After locating the line that holds "Where is each", copy that line and all that follow it word for word through the end of the data, with no pictures.

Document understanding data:
━━━━━━━━━━━━━━━━━━━━━━━━━━━━━━
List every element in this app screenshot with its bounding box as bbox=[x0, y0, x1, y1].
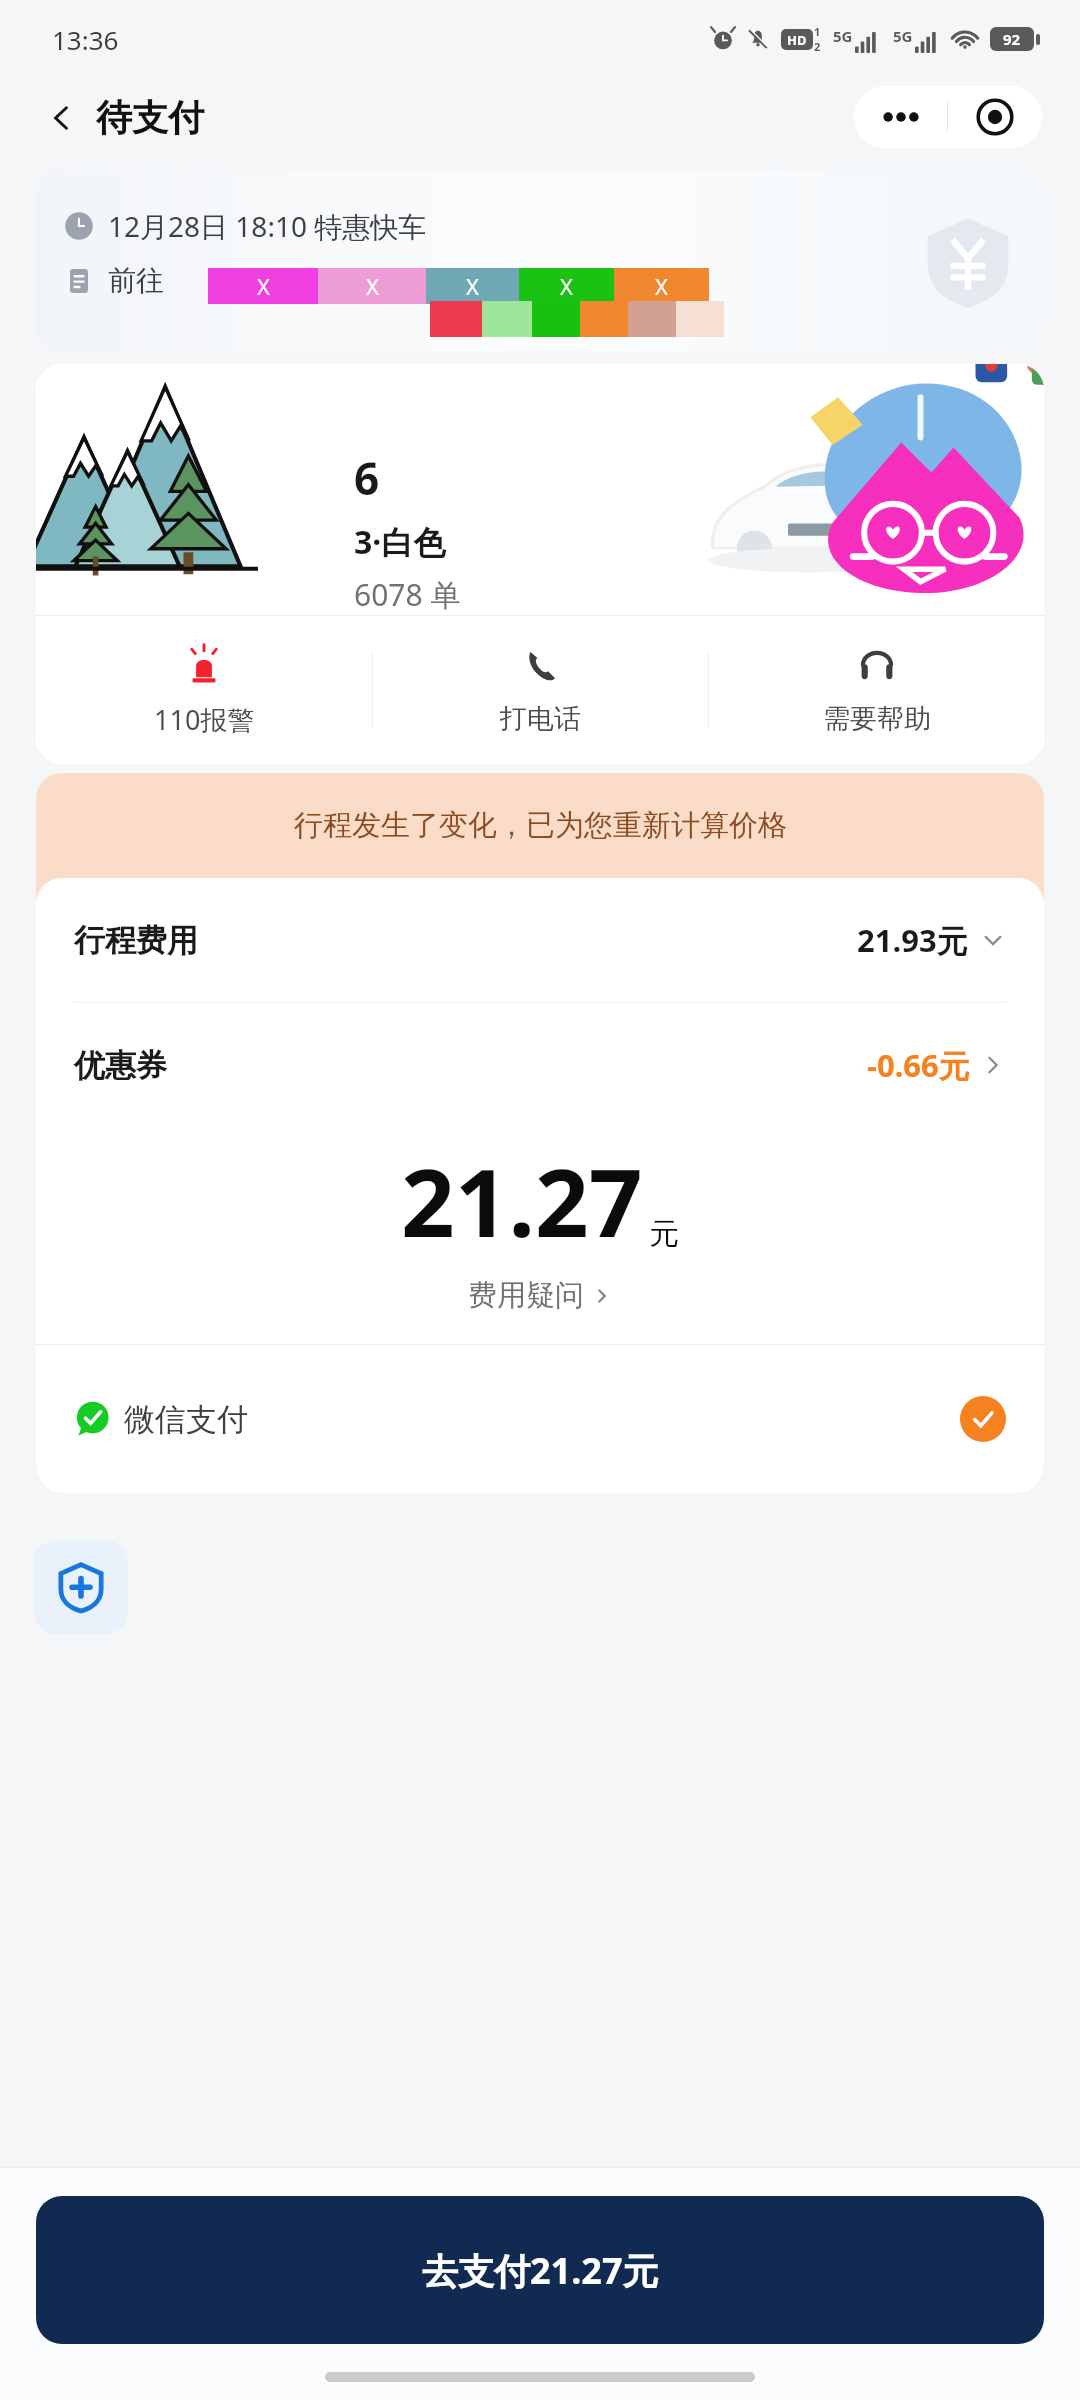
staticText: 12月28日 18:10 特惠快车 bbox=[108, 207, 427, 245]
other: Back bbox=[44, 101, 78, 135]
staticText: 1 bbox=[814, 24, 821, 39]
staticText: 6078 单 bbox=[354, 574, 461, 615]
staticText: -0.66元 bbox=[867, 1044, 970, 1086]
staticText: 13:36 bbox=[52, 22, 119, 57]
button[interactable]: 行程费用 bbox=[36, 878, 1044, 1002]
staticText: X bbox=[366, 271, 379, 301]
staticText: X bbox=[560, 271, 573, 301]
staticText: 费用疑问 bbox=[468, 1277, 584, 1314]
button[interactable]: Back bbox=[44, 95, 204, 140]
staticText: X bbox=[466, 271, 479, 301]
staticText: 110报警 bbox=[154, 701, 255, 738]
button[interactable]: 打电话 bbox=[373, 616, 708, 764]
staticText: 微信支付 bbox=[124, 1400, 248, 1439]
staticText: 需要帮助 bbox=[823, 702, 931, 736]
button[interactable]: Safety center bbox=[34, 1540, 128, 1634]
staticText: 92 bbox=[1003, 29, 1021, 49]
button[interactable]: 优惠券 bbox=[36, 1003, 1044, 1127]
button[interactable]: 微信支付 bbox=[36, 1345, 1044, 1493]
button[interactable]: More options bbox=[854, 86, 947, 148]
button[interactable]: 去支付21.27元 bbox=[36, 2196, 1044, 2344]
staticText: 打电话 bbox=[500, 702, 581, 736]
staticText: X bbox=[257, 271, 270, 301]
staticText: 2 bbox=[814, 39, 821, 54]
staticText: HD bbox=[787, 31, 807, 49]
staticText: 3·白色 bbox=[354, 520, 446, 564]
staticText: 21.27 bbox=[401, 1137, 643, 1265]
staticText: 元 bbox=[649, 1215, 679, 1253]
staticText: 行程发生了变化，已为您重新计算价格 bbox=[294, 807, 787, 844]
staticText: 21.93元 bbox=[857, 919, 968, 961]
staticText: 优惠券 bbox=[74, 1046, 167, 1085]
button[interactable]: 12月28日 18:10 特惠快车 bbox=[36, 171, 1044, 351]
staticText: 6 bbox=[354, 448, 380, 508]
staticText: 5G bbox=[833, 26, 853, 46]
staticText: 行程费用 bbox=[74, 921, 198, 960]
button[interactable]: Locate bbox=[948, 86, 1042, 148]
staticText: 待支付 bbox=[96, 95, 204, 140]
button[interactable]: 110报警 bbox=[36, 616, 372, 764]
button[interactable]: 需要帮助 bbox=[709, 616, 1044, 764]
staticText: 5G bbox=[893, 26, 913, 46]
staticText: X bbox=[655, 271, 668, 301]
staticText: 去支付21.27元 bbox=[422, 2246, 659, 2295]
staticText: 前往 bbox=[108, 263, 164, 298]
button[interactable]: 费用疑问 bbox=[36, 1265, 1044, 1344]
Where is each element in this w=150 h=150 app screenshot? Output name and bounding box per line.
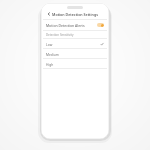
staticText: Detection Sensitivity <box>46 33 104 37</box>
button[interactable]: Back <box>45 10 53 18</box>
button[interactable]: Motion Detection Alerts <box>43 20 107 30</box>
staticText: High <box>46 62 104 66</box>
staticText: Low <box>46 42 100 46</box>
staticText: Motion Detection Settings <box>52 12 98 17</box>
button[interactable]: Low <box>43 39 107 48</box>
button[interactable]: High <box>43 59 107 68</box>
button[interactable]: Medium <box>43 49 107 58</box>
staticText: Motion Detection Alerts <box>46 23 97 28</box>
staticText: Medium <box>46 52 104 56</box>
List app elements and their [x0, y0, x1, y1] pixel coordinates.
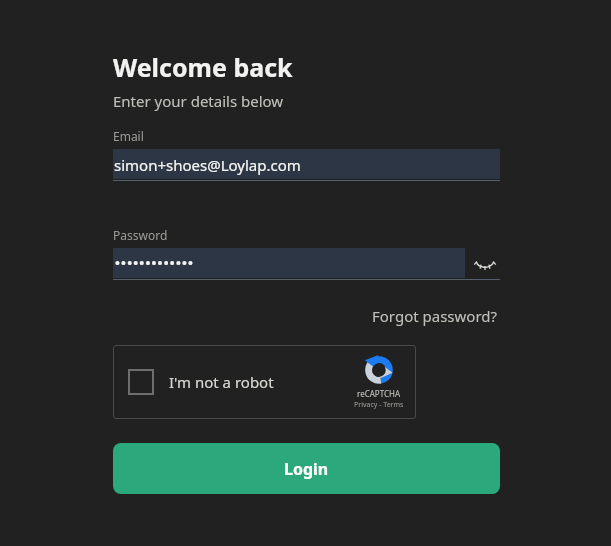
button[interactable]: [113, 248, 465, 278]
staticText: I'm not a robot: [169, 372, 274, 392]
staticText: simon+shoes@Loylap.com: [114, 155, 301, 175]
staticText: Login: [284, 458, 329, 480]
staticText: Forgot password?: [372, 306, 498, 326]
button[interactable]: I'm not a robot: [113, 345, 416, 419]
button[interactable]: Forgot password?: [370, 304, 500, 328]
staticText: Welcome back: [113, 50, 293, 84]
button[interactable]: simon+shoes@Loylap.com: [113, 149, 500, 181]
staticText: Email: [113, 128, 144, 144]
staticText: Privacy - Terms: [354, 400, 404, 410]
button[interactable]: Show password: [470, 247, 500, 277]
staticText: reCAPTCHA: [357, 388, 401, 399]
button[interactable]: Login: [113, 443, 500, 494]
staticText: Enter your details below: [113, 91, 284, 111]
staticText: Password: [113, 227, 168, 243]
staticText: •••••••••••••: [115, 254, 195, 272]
━━━━━━━━━━━━━━━━━━━━━━━━━━━━━━
• [Written answer]
Where is each element in this w=150 h=150 app screenshot? Output name and bounding box per line.
staticText: Detection Sensitivity <box>46 33 104 37</box>
button[interactable]: Back <box>45 10 53 18</box>
button[interactable]: Motion Detection Alerts <box>43 20 107 30</box>
staticText: High <box>46 62 104 66</box>
staticText: Low <box>46 42 100 46</box>
staticText: Motion Detection Settings <box>52 12 98 17</box>
button[interactable]: Low <box>43 39 107 48</box>
button[interactable]: High <box>43 59 107 68</box>
button[interactable]: Medium <box>43 49 107 58</box>
staticText: Motion Detection Alerts <box>46 23 97 28</box>
staticText: Medium <box>46 52 104 56</box>
List app elements and their [x0, y0, x1, y1] pixel coordinates.
button[interactable]: [113, 248, 465, 278]
staticText: I'm not a robot: [169, 372, 274, 392]
staticText: simon+shoes@Loylap.com: [114, 155, 301, 175]
staticText: Login: [284, 458, 329, 480]
staticText: Forgot password?: [372, 306, 498, 326]
button[interactable]: I'm not a robot: [113, 345, 416, 419]
button[interactable]: Forgot password?: [370, 304, 500, 328]
staticText: Welcome back: [113, 50, 293, 84]
button[interactable]: simon+shoes@Loylap.com: [113, 149, 500, 181]
staticText: Email: [113, 128, 144, 144]
staticText: Privacy - Terms: [354, 400, 404, 410]
button[interactable]: Show password: [470, 247, 500, 277]
staticText: reCAPTCHA: [357, 388, 401, 399]
button[interactable]: Login: [113, 443, 500, 494]
staticText: Enter your details below: [113, 91, 284, 111]
staticText: Password: [113, 227, 168, 243]
staticText: •••••••••••••: [115, 254, 195, 272]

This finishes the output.